Contextual Bandits for Adapting Treatment in a Mouse Model of de Novo Carcinogenesis
Proceedings of the 3rd Machine Learning for Healthcare Conference, PMLR 85:67-82, 2018.
In this work, we present a specific case study where we aim to design effective treatment allocation strategies and validate these using a mouse model of skin cancer. Collecting data for modelling treatments effectiveness on animal models is an expensive and time consuming process. Moreover, acquiring this information during the full range of disease stages is hard to achieve with a conventional random treatment allocation procedure, as poor treatments cause deterioration of subject health. We therefore aim to design an adaptive allocation strategy to improve the efficiency of data collection by allocating more samples for exploring promising treatments. We cast this application as a contextual bandit problem and introduce a simple and practical algorithm for exploration-exploitation in this framework. The work builds on a recent class of approaches for non-contextual bandits that relies on subsampling to compare treatment options using an equivalent amount of information. On the technical side, we extend the subsampling strategy to the case of bandits with context, by applying subsampling within Gaussian Process regression.
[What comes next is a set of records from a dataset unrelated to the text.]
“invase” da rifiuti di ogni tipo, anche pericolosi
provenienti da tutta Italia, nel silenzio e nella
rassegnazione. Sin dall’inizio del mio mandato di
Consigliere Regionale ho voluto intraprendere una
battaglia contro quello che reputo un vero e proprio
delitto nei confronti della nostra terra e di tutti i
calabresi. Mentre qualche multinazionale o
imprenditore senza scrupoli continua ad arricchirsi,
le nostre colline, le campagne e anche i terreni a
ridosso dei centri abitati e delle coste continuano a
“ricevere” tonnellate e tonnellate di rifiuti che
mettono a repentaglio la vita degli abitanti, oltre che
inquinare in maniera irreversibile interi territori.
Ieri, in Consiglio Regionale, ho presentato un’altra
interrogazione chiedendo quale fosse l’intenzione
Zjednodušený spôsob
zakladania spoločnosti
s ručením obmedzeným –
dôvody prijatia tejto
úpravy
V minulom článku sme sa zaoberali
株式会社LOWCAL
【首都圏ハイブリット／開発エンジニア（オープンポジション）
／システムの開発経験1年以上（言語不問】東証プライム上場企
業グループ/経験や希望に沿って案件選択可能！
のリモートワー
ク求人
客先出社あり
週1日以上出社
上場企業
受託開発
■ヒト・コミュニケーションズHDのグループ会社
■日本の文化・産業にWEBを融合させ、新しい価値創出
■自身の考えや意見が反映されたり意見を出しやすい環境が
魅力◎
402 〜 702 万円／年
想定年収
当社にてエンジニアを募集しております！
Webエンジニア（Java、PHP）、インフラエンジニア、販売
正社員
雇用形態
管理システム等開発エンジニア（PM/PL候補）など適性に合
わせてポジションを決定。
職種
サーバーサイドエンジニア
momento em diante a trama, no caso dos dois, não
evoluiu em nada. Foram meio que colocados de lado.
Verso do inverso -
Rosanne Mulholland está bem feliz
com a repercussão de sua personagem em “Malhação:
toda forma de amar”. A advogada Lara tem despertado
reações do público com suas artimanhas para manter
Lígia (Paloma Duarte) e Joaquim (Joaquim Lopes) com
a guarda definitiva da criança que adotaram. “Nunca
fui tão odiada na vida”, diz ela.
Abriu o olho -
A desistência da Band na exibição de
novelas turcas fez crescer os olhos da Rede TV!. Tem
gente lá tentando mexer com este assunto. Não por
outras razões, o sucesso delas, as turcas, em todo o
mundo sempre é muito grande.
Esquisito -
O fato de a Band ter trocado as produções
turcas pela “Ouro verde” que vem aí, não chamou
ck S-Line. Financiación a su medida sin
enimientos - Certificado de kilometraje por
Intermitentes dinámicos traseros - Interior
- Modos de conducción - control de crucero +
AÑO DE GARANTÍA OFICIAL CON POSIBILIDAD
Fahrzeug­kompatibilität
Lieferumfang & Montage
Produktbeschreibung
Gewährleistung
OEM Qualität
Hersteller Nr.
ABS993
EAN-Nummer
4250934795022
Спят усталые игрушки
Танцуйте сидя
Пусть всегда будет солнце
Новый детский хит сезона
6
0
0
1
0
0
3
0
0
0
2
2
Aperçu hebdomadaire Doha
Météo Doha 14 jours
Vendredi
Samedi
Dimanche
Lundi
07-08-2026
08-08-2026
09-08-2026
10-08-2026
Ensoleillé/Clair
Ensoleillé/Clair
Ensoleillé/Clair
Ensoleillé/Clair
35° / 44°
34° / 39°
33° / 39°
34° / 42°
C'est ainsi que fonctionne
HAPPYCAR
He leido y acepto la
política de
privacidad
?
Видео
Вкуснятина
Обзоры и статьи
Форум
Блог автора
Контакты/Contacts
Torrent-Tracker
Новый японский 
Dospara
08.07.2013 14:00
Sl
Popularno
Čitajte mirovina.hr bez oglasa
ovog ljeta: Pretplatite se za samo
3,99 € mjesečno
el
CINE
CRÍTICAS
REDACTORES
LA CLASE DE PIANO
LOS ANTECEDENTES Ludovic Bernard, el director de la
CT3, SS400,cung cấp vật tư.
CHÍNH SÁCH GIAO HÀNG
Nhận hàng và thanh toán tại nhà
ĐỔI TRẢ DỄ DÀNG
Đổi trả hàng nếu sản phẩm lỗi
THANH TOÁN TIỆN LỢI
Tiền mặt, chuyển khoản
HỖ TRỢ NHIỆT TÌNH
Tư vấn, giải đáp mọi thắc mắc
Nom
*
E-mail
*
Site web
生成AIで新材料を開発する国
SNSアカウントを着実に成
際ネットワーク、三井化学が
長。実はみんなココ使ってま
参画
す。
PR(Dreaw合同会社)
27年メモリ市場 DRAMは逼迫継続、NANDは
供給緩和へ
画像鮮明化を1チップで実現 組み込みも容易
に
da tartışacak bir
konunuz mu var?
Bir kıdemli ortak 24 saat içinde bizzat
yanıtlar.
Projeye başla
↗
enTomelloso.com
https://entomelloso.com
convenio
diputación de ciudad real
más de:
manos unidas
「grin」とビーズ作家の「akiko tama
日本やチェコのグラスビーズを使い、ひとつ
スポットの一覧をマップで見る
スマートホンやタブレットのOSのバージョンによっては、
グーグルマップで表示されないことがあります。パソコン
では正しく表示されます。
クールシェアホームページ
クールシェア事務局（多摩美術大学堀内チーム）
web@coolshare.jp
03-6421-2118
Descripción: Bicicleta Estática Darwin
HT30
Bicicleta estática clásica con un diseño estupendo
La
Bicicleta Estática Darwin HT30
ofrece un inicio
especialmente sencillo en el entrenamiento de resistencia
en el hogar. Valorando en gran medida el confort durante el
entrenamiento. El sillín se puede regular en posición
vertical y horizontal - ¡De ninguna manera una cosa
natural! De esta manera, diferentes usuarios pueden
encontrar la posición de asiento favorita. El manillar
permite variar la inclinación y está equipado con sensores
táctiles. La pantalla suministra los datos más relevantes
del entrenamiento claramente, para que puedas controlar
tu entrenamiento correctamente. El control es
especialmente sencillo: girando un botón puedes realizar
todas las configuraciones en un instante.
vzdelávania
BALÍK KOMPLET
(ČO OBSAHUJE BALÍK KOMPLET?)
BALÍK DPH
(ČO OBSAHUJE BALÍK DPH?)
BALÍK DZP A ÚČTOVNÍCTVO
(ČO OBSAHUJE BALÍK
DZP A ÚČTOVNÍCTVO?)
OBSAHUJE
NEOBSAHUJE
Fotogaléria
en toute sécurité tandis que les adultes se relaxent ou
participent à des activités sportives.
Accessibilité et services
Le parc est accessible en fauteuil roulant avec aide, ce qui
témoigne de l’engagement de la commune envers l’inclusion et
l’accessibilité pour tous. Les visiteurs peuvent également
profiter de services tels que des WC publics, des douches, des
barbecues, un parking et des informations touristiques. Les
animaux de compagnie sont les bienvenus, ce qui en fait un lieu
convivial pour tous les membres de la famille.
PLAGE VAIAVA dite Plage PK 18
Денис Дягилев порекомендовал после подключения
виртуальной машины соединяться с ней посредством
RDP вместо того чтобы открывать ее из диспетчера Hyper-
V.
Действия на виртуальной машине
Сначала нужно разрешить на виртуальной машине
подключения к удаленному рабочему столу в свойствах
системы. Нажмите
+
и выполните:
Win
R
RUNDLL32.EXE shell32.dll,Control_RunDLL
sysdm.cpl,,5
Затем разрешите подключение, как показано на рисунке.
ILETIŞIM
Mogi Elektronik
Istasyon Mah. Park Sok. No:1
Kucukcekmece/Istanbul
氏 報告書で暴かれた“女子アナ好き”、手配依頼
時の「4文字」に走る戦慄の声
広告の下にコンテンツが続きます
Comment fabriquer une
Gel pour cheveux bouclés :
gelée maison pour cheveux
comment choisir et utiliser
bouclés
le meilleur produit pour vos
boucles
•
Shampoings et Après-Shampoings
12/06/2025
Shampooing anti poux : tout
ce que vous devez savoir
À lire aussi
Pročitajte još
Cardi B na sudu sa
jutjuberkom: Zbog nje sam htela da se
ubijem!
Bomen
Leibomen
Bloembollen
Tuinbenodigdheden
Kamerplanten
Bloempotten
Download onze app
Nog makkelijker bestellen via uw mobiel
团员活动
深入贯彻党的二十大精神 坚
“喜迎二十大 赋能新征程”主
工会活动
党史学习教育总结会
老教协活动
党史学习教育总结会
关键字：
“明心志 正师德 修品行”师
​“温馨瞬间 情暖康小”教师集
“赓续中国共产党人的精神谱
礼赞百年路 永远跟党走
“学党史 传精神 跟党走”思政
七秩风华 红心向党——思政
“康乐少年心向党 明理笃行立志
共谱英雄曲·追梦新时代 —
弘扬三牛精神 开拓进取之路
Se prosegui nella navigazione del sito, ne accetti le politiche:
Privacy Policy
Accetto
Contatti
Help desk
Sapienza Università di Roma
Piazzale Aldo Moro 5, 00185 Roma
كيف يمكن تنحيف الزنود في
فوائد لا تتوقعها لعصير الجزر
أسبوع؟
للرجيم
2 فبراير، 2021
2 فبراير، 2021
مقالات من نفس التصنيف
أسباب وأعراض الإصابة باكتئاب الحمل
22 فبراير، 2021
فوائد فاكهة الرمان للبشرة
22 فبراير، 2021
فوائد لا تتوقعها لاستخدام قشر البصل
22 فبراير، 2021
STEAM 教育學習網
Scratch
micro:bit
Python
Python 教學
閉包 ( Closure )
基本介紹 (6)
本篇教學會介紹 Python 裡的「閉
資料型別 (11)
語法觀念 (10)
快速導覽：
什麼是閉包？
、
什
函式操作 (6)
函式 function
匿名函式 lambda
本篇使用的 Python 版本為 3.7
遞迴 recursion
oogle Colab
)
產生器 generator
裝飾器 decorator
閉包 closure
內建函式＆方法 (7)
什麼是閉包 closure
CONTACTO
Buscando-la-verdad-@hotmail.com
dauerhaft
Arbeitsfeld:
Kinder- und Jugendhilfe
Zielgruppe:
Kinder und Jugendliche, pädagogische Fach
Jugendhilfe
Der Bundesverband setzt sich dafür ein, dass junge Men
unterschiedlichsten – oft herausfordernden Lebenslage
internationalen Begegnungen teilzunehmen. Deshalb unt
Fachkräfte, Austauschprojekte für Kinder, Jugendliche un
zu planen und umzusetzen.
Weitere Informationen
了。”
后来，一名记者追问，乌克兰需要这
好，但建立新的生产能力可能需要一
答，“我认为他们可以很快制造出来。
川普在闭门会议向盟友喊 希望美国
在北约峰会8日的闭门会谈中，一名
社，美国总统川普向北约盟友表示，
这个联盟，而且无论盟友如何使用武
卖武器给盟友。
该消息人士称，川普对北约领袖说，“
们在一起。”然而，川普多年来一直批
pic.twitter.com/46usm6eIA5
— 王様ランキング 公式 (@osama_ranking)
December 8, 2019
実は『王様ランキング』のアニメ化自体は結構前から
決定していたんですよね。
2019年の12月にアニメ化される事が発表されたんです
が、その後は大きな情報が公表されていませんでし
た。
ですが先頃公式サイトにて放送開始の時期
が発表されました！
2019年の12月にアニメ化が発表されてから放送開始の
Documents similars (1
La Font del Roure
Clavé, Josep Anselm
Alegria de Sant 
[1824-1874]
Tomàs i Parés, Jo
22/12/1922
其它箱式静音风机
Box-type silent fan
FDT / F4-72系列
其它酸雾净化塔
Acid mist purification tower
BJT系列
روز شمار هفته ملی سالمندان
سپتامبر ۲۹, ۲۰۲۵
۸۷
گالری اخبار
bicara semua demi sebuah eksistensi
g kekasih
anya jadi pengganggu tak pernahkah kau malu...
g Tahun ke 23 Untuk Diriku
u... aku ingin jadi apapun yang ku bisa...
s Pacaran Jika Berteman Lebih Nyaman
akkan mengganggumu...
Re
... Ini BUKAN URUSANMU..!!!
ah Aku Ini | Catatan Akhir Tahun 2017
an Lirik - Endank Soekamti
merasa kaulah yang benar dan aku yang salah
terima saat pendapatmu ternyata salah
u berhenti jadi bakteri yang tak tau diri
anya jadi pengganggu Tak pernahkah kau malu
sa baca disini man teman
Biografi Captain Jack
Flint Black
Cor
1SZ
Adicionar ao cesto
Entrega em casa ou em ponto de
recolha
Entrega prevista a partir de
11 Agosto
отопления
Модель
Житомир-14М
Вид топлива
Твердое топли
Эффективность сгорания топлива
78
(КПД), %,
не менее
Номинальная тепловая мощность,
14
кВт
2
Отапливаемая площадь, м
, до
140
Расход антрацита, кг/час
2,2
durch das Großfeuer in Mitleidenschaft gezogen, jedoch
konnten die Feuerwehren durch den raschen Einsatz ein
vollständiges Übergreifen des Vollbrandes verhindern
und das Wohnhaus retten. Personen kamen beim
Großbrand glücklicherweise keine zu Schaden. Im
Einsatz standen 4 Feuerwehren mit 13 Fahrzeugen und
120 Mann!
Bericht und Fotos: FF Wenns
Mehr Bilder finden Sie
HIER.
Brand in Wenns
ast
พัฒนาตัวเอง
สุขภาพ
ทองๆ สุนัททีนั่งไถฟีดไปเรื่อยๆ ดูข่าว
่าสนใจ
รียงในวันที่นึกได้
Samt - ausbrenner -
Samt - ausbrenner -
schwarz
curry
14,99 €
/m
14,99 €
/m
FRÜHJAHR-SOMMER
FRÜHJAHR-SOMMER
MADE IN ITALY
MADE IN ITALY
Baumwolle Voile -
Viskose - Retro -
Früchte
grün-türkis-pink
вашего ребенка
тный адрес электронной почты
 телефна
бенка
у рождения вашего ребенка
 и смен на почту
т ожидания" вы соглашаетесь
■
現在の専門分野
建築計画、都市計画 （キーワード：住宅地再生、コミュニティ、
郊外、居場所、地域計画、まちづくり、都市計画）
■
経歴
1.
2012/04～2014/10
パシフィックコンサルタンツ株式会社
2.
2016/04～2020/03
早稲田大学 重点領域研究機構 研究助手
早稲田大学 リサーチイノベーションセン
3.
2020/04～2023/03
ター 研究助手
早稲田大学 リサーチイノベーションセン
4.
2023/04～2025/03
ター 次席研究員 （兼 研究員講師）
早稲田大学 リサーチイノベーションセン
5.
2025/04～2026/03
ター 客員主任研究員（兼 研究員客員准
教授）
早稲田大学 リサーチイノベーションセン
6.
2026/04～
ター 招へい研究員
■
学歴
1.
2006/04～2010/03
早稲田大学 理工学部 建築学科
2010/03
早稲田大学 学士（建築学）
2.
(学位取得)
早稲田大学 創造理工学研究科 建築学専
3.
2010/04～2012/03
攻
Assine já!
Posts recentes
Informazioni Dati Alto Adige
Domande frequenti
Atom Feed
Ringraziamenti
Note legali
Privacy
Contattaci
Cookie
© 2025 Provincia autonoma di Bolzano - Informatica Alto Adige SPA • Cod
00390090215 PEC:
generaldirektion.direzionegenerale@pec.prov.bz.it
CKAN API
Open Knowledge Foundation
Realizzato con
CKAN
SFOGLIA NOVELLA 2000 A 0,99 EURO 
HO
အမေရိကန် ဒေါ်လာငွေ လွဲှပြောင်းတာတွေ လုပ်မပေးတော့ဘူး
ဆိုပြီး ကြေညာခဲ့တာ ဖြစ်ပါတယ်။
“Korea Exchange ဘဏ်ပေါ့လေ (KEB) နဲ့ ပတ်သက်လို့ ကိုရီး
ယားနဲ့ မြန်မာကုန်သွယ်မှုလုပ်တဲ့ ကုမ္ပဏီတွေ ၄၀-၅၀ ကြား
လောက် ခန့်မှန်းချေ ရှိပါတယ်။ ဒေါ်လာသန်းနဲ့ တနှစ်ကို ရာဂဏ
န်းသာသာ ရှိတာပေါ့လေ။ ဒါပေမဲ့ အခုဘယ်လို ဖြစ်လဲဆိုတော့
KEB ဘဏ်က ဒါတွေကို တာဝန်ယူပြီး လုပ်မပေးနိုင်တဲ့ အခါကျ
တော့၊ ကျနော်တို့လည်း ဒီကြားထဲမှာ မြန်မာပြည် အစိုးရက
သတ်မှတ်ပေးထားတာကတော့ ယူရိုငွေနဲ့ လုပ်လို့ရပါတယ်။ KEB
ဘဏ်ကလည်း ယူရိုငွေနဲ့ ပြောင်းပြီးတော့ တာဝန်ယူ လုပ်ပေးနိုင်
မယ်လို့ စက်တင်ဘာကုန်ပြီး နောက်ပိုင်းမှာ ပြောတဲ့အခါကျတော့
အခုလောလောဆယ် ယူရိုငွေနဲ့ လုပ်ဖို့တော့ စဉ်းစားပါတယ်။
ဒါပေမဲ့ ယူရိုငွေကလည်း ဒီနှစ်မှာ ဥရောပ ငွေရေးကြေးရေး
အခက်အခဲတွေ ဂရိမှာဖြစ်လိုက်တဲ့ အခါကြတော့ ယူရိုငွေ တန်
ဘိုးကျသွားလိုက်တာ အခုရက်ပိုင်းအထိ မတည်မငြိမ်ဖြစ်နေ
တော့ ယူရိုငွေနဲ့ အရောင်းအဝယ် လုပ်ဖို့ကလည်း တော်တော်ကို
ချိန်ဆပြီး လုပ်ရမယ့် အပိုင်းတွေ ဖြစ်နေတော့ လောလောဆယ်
On the experimental side, preliminary results using 10 mice with skin tumours suggest that the proposed approach extends by more than 50% the subjects life duration compared with baseline strategies: no treatment, random treatment allocation, and constant chemotherapeutic agent. By slowing the tumour growth rate, the adaptive procedure gathers information about treatment effectiveness on a broader range of tumour volumes, which is crucial for eventually deriving sequential pharmacological treatment strategies for cancer.